Natural virtues are given to all men and some even to dumb animals, and they are mercy, love, faith, and hope. Virtues above nature are chastity, freedom from anger, humility, prayer, vigil, fasting, and constant compunction (96).
It is impossible for all to become dispassionate, but it is not impossible for all to be saved and reconciled to God. (97)
On being patient in cultivating virtues:
So let us not be deceived by proud zeal and seek prematurely what will come in its own good time; that is, we should not seek in winter what comes in summer, or at seed time what comes at harvest; because there is a time to sow labours, and a time to reap the unspeakable gifts of grace. Otherwise we shall not receive even in season what is proper to that season. (98)
On being overly familiar with people:
When we see that some love us in the Lord, then we should not allow ourselves to be especially free with them, for nothing is so likely to destroy love and produce hatred as familiarity. (98)
You must mortify your own will to learn God’s will, and you must learn to obey the advice of others even when it goes against your own views.
To waver in one’s judgments and to remain in doubt for a long time without assurance is the sign of an unenlightened and ambitious soul. (100)
There’s this odd story, which seems to say that lying and gossip are OK if done in order to quail impure affections between two people so that they will instead hate each other:
Blessed are the peacemakers. No one will deny this. But I have also seen enemy-makers who are blessed. A certain two developed impure affection for one another. But one of the discerning fathers, a most experienced man, was the means whereby they came to hate each other, by setting one against the other, telling each that he was being slandered by the other.
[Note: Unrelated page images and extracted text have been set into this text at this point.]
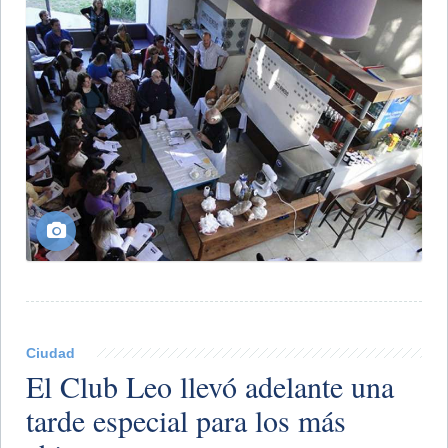
Ciudad
El Club Leo llevó adelante una
tarde especial para los más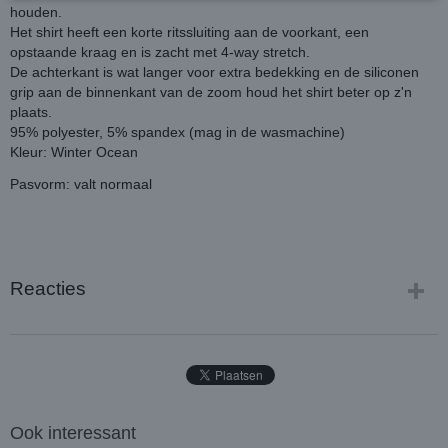
houden.
Het shirt heeft een korte ritssluiting aan de voorkant, een
opstaande kraag en is zacht met 4-way stretch.
De achterkant is wat langer voor extra bedekking en de siliconen
grip aan de binnenkant van de zoom houd het shirt beter op z'n
plaats.
95% polyester, 5% spandex (mag in de wasmachine)
Kleur: Winter Ocean
Pasvorm: valt normaal
Reacties
Ook interessant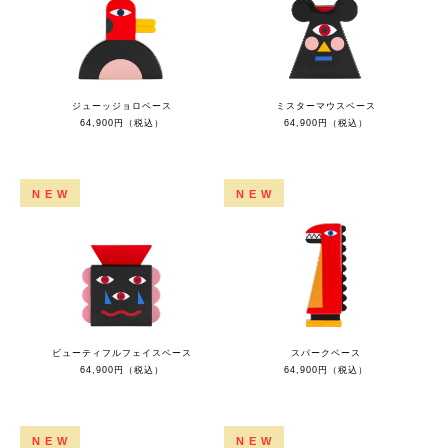
ジューッジョロベース
ミスターマウスベース
64,900円（税込）
64,900円（税込）
NEW
NEW
ビューティフルフェイスベース
スパークベース
64,900円（税込）
64,900円（税込）
NEW
NEW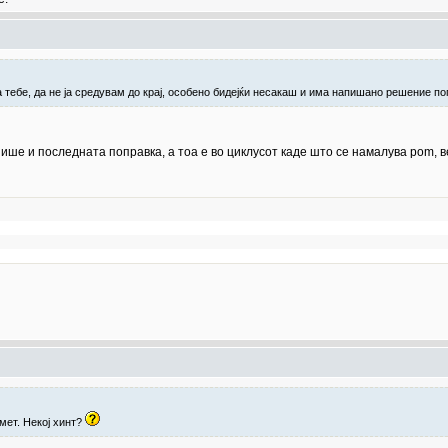
 тебе, да не ја средувам до крај, особено бидејќи несакаш и има напишано решение по
ише и последната поправка, а тоа е во циклусот каде што се намалува pom, 
мет. Некој хинт?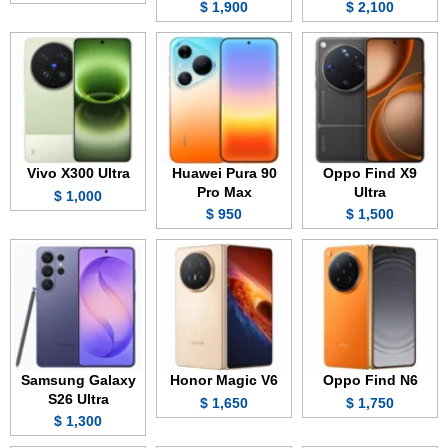
1,900 $
2,100 $
Vivo X300 Ultra
Huawei Pura 90
Oppo Find X9
Pro Max
Ultra
1,000 $
950 $
1,500 $
Samsung Galaxy
Honor Magic V6
Oppo Find N6
S26 Ultra
1,650 $
1,750 $
1,300 $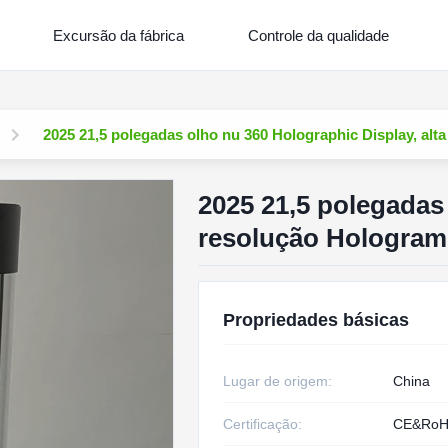
Excursão da fábrica
Controle da qualidade
2025 21,5 polegadas olho nu 360 Holographic Display, al
2025 21,5 polegadas 
resolução Hologram
Propriedades básicas
Lugar de origem:
China
Certificação:
CE&Ro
And this wise man by human roguery succeeded in parrying the devil’s malice and in producing hatred by which the impure affection was dissolved. (103)
Some monastics, especially early on or for those learned in secular studies, are instructed by demons in the interpretation of Scripture in order to increase their pride and lead them to heresy and blasphemy (104).
Every man receives their end from God, but “the end of virtue is infinite” (104), because love is infinite, and even the angels progress in it and will do so for all eternity.
God nor the nature he gave us is evil, but we have taken good qualities and turned them to evil ends, such as childbearing to fornication or anger against the serpent to anger against our neighbor (104).
At the end of this chapter, he gives a summary of all previous steps (107).
One of the summary points (number 64 on page 110) caught my attention, because it seems hard to believe sometimes, given all the evil we see even in the Christian world:
Spiritual perception is a property of the soul itself, but sin is a buffeting of perception. Conscious perception produces either the cessation or lessening of evil; and it is the offspring of conscience. And conscience is the word and conviction of our guardian angel given to us from the time of baptism. That is why we find that the unbaptized do not feel such keen pangs of remorse in their soul for their bad deeds. (110)
Not to doubt the grace of baptism, but how is it that some of the baptized can practice such great evil, while some of the unbaptized more or less have and obey a well-formed conscience?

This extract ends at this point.